Since its launch in May 2007, the programme has attracted more than 100 students. "Most of our students are experienced professionals or business owners," Mr Lee notes. "They are attracted to the programme because of its focus on the mainland China market and its systematic structure to gain business knowledge."

Classroom learning is conducted in small groups of less than 30 students who are encouraged not only to conduct discussions in Cantonese or Mandarin, but also to submit written assignments in Chinese as an option.

Although the economy is currently in a downturn, Mr Lee sees this as a good time for working professionals to reflect on their competitive edge and further their competency.

"In a knowledge-based economy, experience alone is not enough to succeed in an enterprise. It is also important to have good interpersonal skills and intercultural understanding. Now is the time for people who are serious about their careers to study and equip themselves for future challenges," he says.

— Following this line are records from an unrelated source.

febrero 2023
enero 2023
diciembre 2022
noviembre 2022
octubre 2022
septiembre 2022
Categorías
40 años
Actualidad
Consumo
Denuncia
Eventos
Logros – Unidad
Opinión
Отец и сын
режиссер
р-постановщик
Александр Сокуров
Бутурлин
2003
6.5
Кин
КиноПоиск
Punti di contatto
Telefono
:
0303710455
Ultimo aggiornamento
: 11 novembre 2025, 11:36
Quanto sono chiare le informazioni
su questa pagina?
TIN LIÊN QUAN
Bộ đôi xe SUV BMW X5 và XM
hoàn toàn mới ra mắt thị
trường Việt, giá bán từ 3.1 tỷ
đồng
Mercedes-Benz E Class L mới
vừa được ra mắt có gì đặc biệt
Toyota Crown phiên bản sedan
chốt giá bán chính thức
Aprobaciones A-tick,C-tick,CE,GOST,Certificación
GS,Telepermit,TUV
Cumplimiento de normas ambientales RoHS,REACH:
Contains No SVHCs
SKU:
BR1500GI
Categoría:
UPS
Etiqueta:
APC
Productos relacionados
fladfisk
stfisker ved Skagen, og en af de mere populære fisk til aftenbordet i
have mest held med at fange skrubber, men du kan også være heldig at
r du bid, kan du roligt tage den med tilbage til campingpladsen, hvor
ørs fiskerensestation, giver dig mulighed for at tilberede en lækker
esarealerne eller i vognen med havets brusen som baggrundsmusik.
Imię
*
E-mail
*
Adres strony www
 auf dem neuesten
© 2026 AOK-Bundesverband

Since time and money are often the main obstacles preventing people from advancing their studies, the programme is relatively compressed to fit into the schedules of busy working people. It takes an average of 12 to 15 months to complete the programme part-time, with a fee of around HK$60,000. "Everyone in the society should have the chance to study, and we aim to provide working people a viable option," Mr Lee states.

He advises students hoping to go on to an MBA programme to choose their subjects wisely. "Students should also match their abilities, aspirations and goals to an appropriate programme so that they will get the maximum benefit from it," Mr Lee concludes.